Welcome to our dedicated page for Palvella Therapeutics SEC filings (Ticker: PVLA), a comprehensive resource for investors and traders seeking official regulatory documents including 10-K annual reports, 10-Q quarterly earnings, 8-K material events, and insider trading forms.
The Palvella Therapeutics, Inc. (Nasdaq: PVLA) SEC filings page on Stock Titan provides access to the company’s official disclosures as a clinical-stage biopharmaceutical issuer. Palvella’s filings describe a business focused on developing investigational topical therapies for serious, rare skin diseases and vascular malformations with no FDA-approved therapies, built around its patented QTORIN™ platform.
Through documents such as Form 8-K current reports, investors can review how Palvella communicates material events, including topline results from the Phase 2 TOIVA trial of QTORIN™ rapamycin for cutaneous venous malformations, updates on the Phase 3 SELVA trial in microcystic lymphatic malformations, and announcements of new product candidates like QTORIN™ pitavastatin for disseminated superficial actinic porokeratosis. Other 8-K filings furnish earnings press releases, corporate presentations, and information about conference calls related to quarterly financial results and corporate updates.
These filings also confirm key structural details, such as Palvella’s incorporation in Nevada, its listing of common stock on The Nasdaq Capital Market under the symbol PVLA, and its description as a clinical-stage company. Regulation FD disclosures provide slide decks and presentations that elaborate on the company’s pipeline, regulatory designations, and development plans, while results-of-operations filings supply context on research and development spending and general and administrative costs associated with advancing QTORIN™ programs.
On Stock Titan, users can combine real-time updates from EDGAR with AI-assisted views of Palvella’s filings to more quickly understand the significance of new 8-Ks and related exhibits. This includes identifying which filings discuss clinical data, regulatory interactions, or financial performance, and how those disclosures relate to the company’s investigational product candidates, all while recognizing that QTORIN™ rapamycin and QTORIN™ pitavastatin remain unapproved therapies.

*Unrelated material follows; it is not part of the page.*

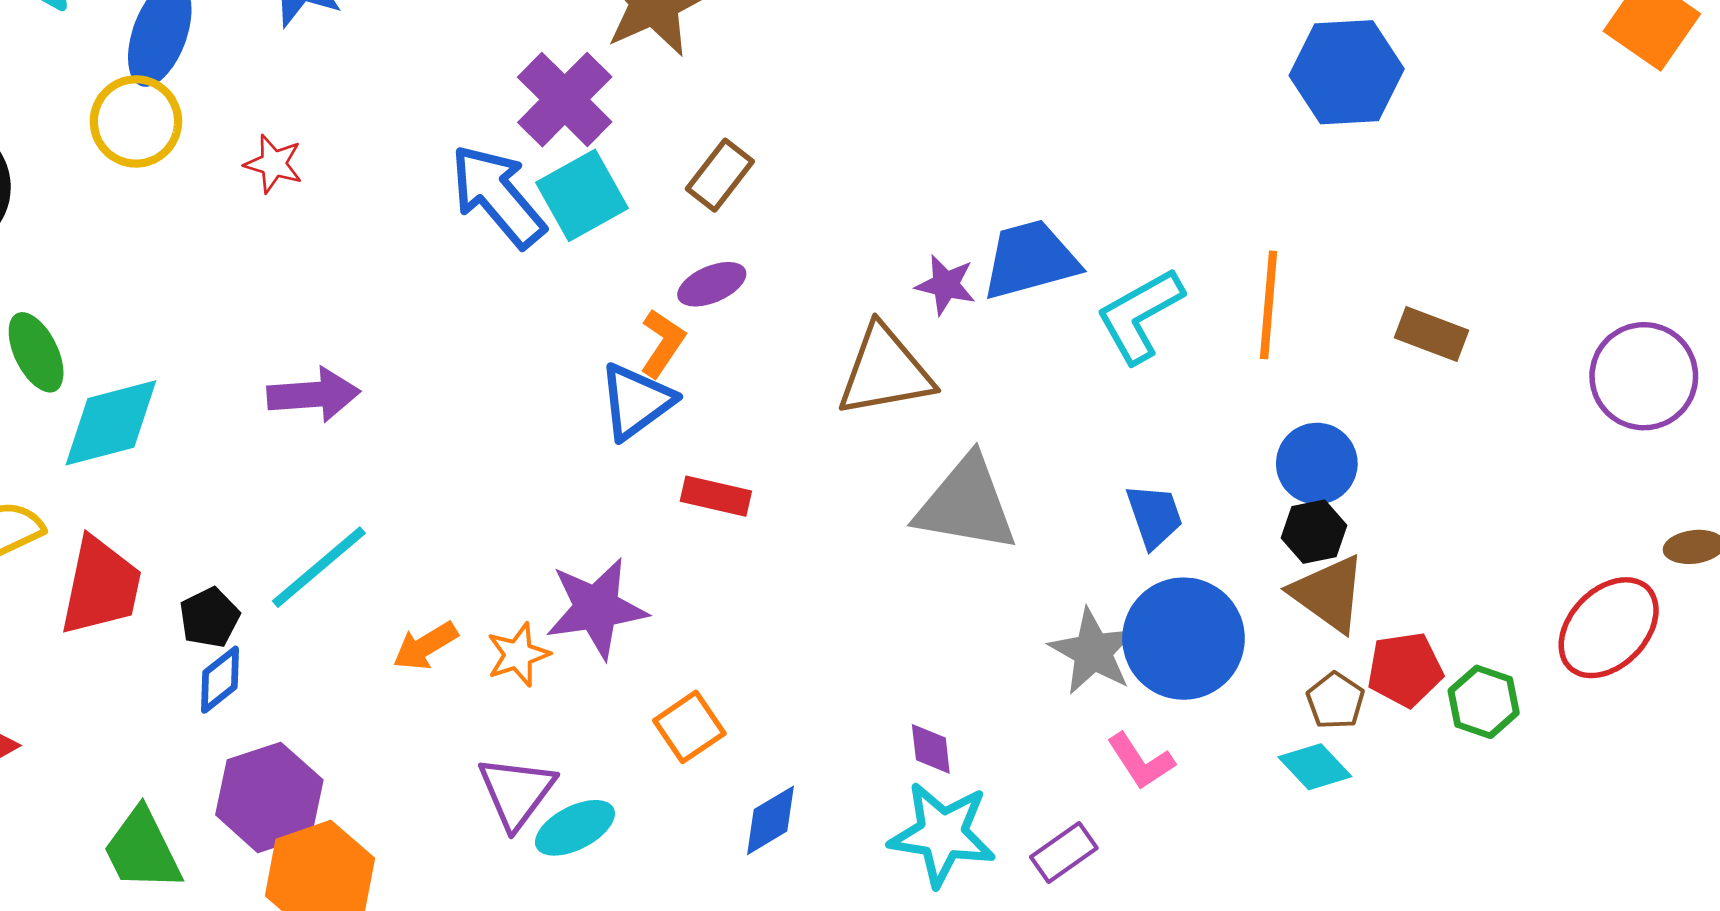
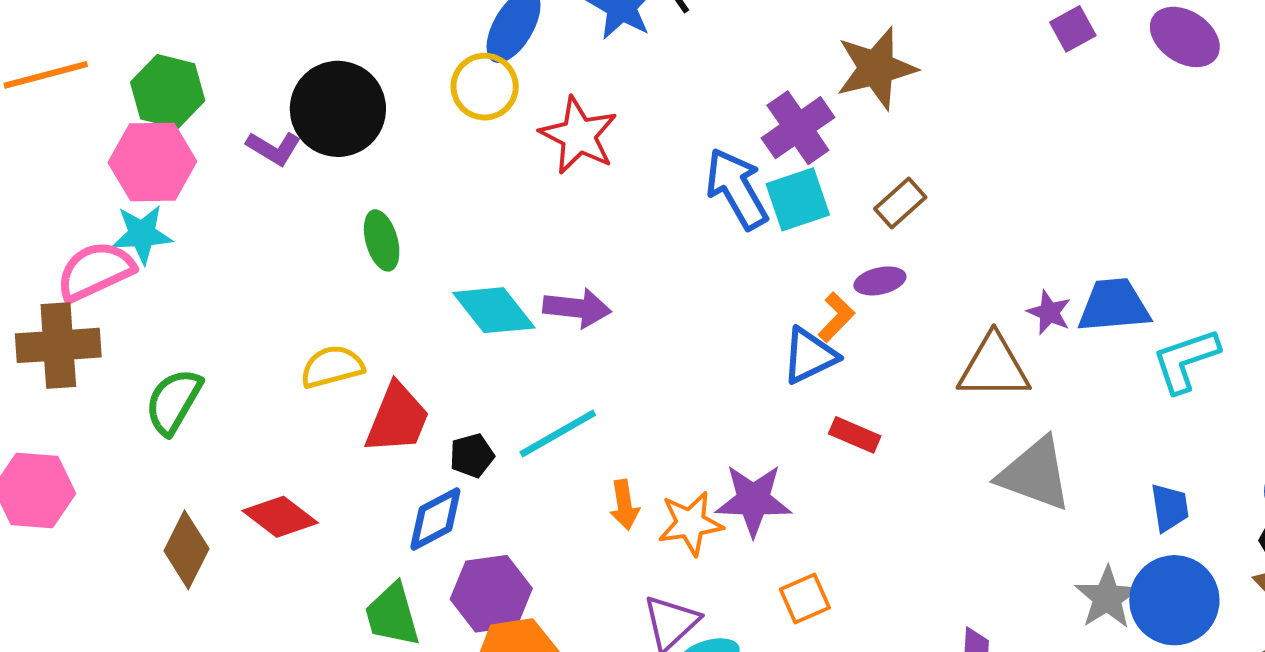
red star: (274, 164) -> (579, 135), size x1.8
cyan diamond: (111, 423) -> (494, 310), moved, turned 56
orange arrow: (425, 646) -> (624, 505), turned -78
orange star: (518, 655) -> (690, 523), size x1.4
blue diamond: (220, 680) -> (435, 519), moved, size x1.4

Palvella Therapeutics director George M. Jenkins bought 4,000 shares of common stock at $125 per share in an underwritten offering that closed on February 27, 2026. This purchase, reported as an open-market or private transaction, increased his direct holdings to 187,171 shares. He also reports indirect ownership of 13,516 shares held by Eagles Mere Air Museum Foundation.
Palvella Therapeutics director Elaine J. Heron reported buying 2,400 shares of common stock in an underwritten offering at $125 per share on February 27, 2026. This open-market purchase increased her direct holdings to 47,812 shares of Palvella Therapeutics.
The Form 4 also reports 5,879 shares of common stock held indirectly by a trust associated with Heron, reflecting additional ownership beyond her directly held shares.
Palvella Therapeutics, Inc. entered an underwriting agreement to sell 1,600,000 shares of common stock at $125.00 per share in a public offering. The underwriters also have a 30-day option to buy up to an additional 240,000 shares at the same public price, less underwriting discounts and commissions.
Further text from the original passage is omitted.